Advent of SQL Code, Week 1

Advent of Code is an Advent calendar in form of a puzzle game. It’s on since 2015 and brings small programming tasks into your pre-Christmas period. I guess most people do this to learn a new programming language—which is a great idea—but for some reason, I decided to see how far I can get with just SQL. Please have a look at the puzzles by yourselves, I won’t repeat them here; I just want to share some SQL specific aspects which I think can be interesting to you. All my solutions are here on GitHub.

Day 1: Sums and Products

The puzzle input needs to be read somehow. For this I use postgres’ copy command which puts every line of a file into a new table row. After reading I have a single table with all the expenses.

Since the first part asks for a pair of entries, this calls for a self-join. Just a self join of table day1_expenses, select * from day1_expenses e1, day1_expenses e2 consists of all pairs of this table, including pairs of the same element (e.g., (6, 6)) and a pairs which contain the same elements but in flipped order (e.g., (3,8) and (8,3)). The last part is why I also filtered e1.expense < e2.expense, such that the result contains only a single row.

The second part searches for a triple of entries, which is basically a self-join with another self-join. While this might not be obvious from the query (select * from day1_expenses e1, day1_expenses e2, day1_expenses e3), postgres executes the query exactly like this, first a self-join, then another self join. You can visualize this for example using pgAdmin’s explain panel:

The join of three relations is a squence of two binary joins.

First the part in the decently marked box is executed and all tuples which leave this Nested Loop Inner Join operator go via that fat arrow into the next Join operator. The performance of these operators is sensitive to the size of inputs. But if we only use e1.expense + e2.expense + e3.expense = 2020, our database system can only check this, wenn the last join is also performed. So all possible $n\cdot n$ pairs leave the rainbowy box and make the outer inner join operator do much work. But we know, that all expenses are positive! This means, if we encounter a pair (1938, 582), the sum is bigger than 2020 and this will never be a part of the resulting expenses.

Byadding a filter like e1.expense + e2.expense <= 2020 which can be checked directly in the fairy-join operator, we can reduce this operator’s output and save the final join some time. How much time? On my system computing the query without that additional filter takes about 415ms, with the filter only 55ms!

Day 2: Passwords

For the passwords I added a little preprocessing and spent some quality time on the String Functions and Operators page. Here the idea is to translate the policy and password strings into separate columns of a table:

Moving passwords from a single string to a table with four columns.

Then each row corresponds to the ingredients of a password policy and the password. And with the WHERE part of a query over this table, we can check each row if the password matches the policy. For this, we use the cool feature that regular expressions can use attributes of tuples, and replace all the characters in a password which are not the letter of the policy:

regexp_replace(password, '[^'||letter||']', '', 'g')

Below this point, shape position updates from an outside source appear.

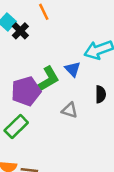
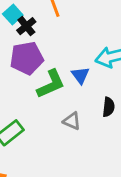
purple pentagon: (26, 91) -> (27, 58), moved

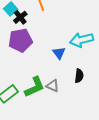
green L-shape: (51, 84) -> (35, 87), moved

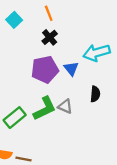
black cross: (20, 17) -> (50, 37), moved
purple pentagon: (20, 40) -> (45, 70), moved

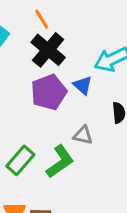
black cross: (50, 37) -> (48, 50), size x1.6
green L-shape: (45, 109) -> (60, 162), moved

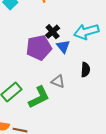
black cross: (48, 50) -> (53, 32), moved, size x0.6

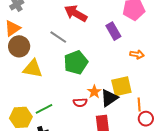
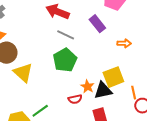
gray line: (58, 37) -> (66, 35), moved
yellow triangle: (33, 69) -> (23, 73), turned 40
black triangle: (109, 98) -> (103, 90), turned 30

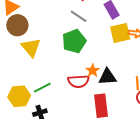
yellow square: (113, 77) -> (120, 33), moved
red semicircle: (75, 99) -> (78, 81), size x1.5

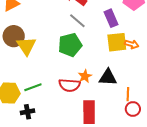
brown circle: (17, 25) -> (14, 36), moved
black triangle: (108, 77) -> (108, 77), moved

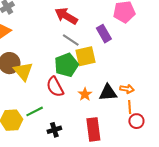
yellow square: (117, 42) -> (86, 56), moved
orange arrow: (132, 44) -> (127, 89), moved
red semicircle: (70, 85) -> (55, 87), moved, turned 65
black cross: (28, 112) -> (54, 130), moved

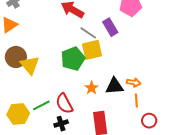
gray line: (71, 40) -> (88, 33), moved
red semicircle: (55, 87) -> (64, 104), moved
red circle: (136, 121) -> (149, 121), moved

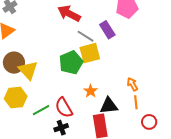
orange arrow: (134, 82) -> (132, 84), turned -128
black triangle: (115, 86) -> (109, 106), moved
yellow hexagon: (18, 114) -> (16, 98), moved

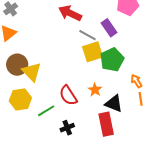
green pentagon: (71, 62) -> (112, 60), moved
black triangle: (109, 106) -> (114, 104), turned 30
red semicircle: (64, 108) -> (68, 95), moved

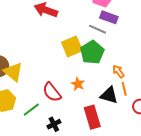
purple rectangle: (109, 28) -> (109, 17), moved, turned -30
gray line: (87, 35) -> (98, 29), moved
black triangle: (114, 104) -> (109, 95), moved

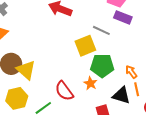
gray line: (98, 29) -> (101, 30), moved
green pentagon: (92, 52) -> (102, 66), moved, turned 30

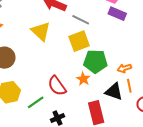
gray line: (101, 30) -> (81, 20), moved
yellow triangle: (26, 70) -> (41, 31), moved
orange arrow: (131, 72) -> (124, 68), turned -72

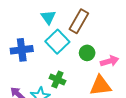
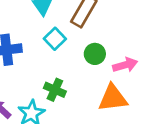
cyan square: (57, 42) -> (55, 39), size x0.7

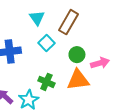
orange triangle: (113, 98) -> (78, 80), moved

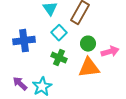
green cross: (46, 82) -> (59, 58), moved

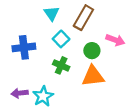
pink arrow: (110, 52) -> (115, 40), moved, turned 36
purple arrow: (20, 84) -> (20, 93), turned -49

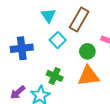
green cross: (61, 65) -> (55, 76), moved
purple arrow: (20, 93) -> (18, 92), turned -35

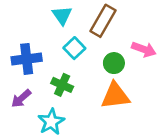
green cross: (55, 76) -> (62, 85), moved
purple arrow: (18, 92) -> (21, 99), moved

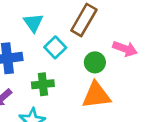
cyan triangle: (62, 15) -> (33, 23), moved
green cross: (62, 85) -> (43, 84), turned -30

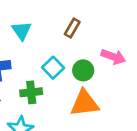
brown rectangle: (84, 20) -> (72, 28), size x0.6
cyan square: (55, 47) -> (53, 68), moved

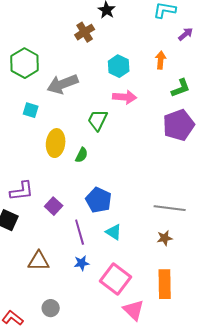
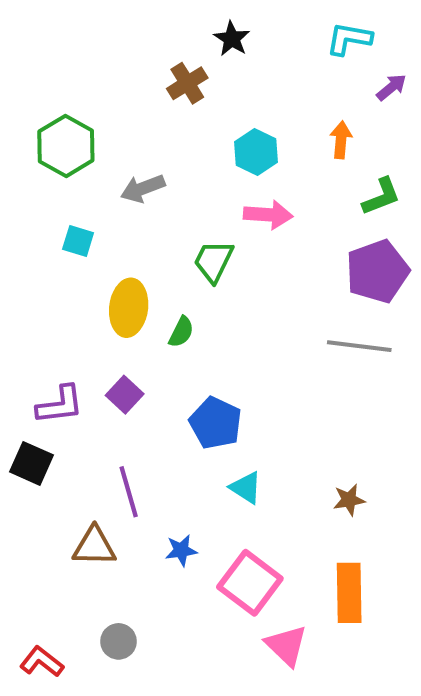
gray arrow: (63, 84) -> (143, 188), size x0.7
purple square: (54, 206) -> (125, 395), moved
gray line: (170, 208) -> (359, 346), moved
purple line: (80, 232) -> (129, 492), moved

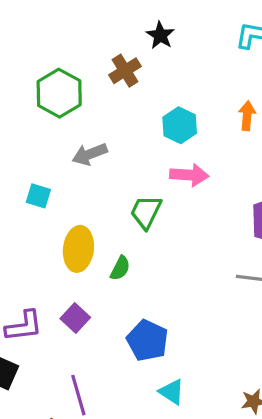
green hexagon: (66, 146) -> (59, 93), moved

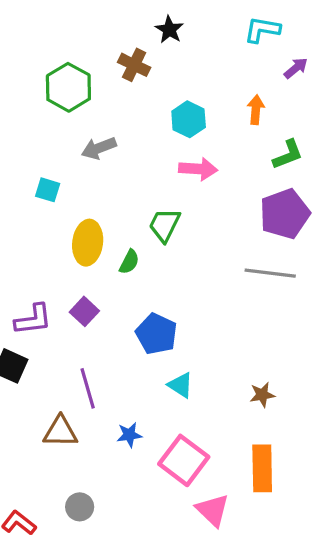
brown cross: (125, 71) -> (134, 65), turned -32
green trapezoid: (146, 212) -> (165, 225), moved

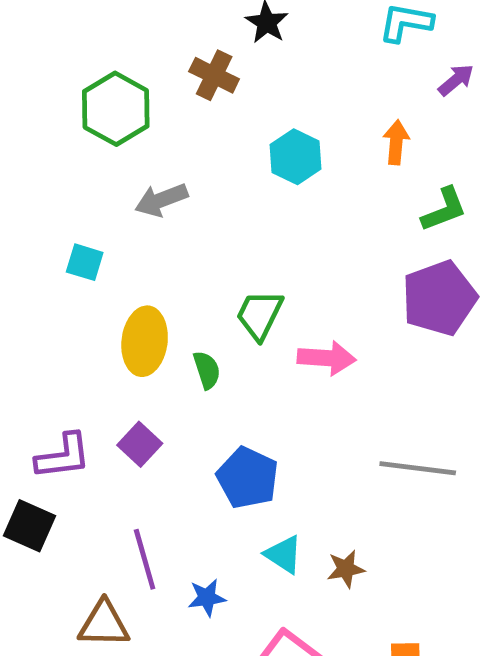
pink arrow: (198, 169) -> (327, 358), moved
green semicircle: (129, 262) -> (207, 370), turned -45
gray line: (270, 273) -> (418, 468), moved
brown star: (262, 395) -> (346, 569), moved
blue star: (129, 435) -> (207, 598), moved

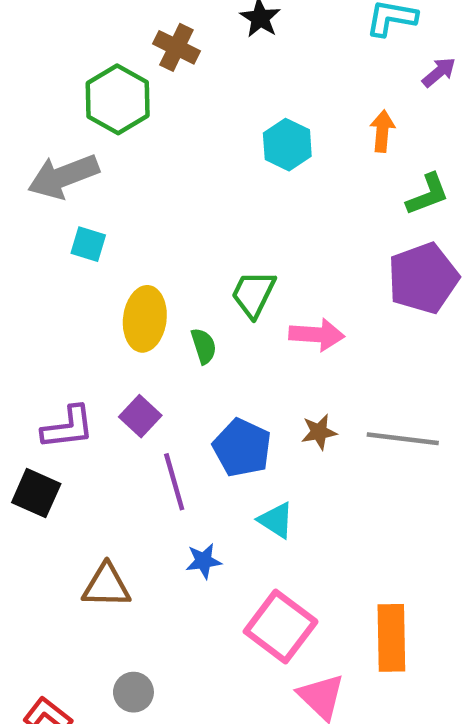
brown cross: (214, 75) -> (176, 47), moved
gray arrow: (161, 200) -> (63, 176), moved, size x1.4
purple line: (145, 559) -> (174, 482), moved
brown star: (346, 569) -> (319, 432), moved

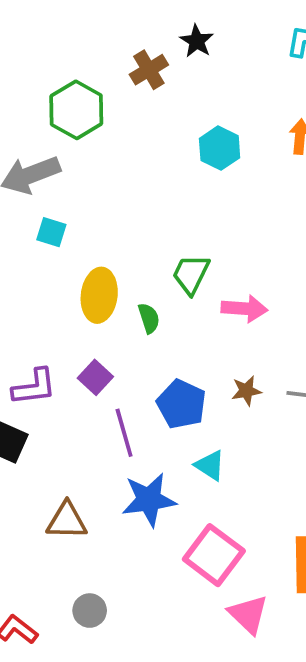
brown cross: (176, 47) -> (149, 70), moved, turned 33
blue star: (204, 561) -> (149, 500), size x1.8

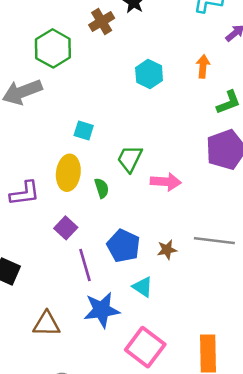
cyan square: (51, 232) -> (84, 130), moved
purple L-shape: (34, 387) -> (25, 193), moved
brown star: (246, 391) -> (167, 250), moved

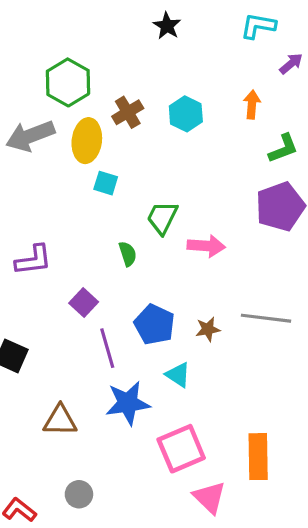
brown cross: (102, 21) -> (128, 112), moved
yellow ellipse: (68, 173) -> (87, 141), moved
pink square: (145, 347) -> (181, 449), turned 30

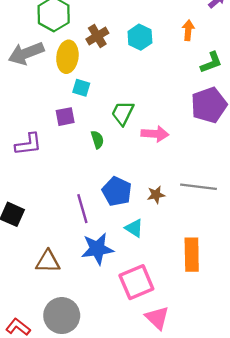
purple square: (84, 302) -> (65, 117), moved, turned 36
orange rectangle: (258, 457) -> (192, 255), moved
gray circle: (79, 494) -> (62, 316), size x1.8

The second parameter to regexp_replace is the regular expression, and we construct this string (|| is postgres’ string concatenation) using the letter of the current row. For example, the password lpvjjt with the policy letter j is then transformed to jj, and the only thing left to do is to count the length of that transformed string and compare it to min and max.

Day 3: Sleigh Ride

The input files in the previous examples did not have an order. If you shuffle the lines and run the query, the result would be the same. But now, the lines need to be in order, or we cannot guarantee that we are counting the trees in the same order, the toboggan crashes into them. For this, I do not only read the line, but also add a serial field (id) to the table, so during reading the puzzle input, each line gets a new auto-incrementing number assigned.

For computing the position of the toboggan we need only the id value and we can exactly say how far from the left it will be positioned. So actually the order by-part I have in the code is unnecessary. However, I’d like to point out that just executing this inner query, is a great way of seeing what’s going on. As a tip for constructing SQL queries: select more attributes than you need, especially if you use these attributes somewhere else, e.g., in the where-clause or like here as parameters of other functions. This is also a good way in general to quickly find out, if indexes start at 0 or 1, or ranges are inclusive or exclusive (at least quicker than searching the documentation).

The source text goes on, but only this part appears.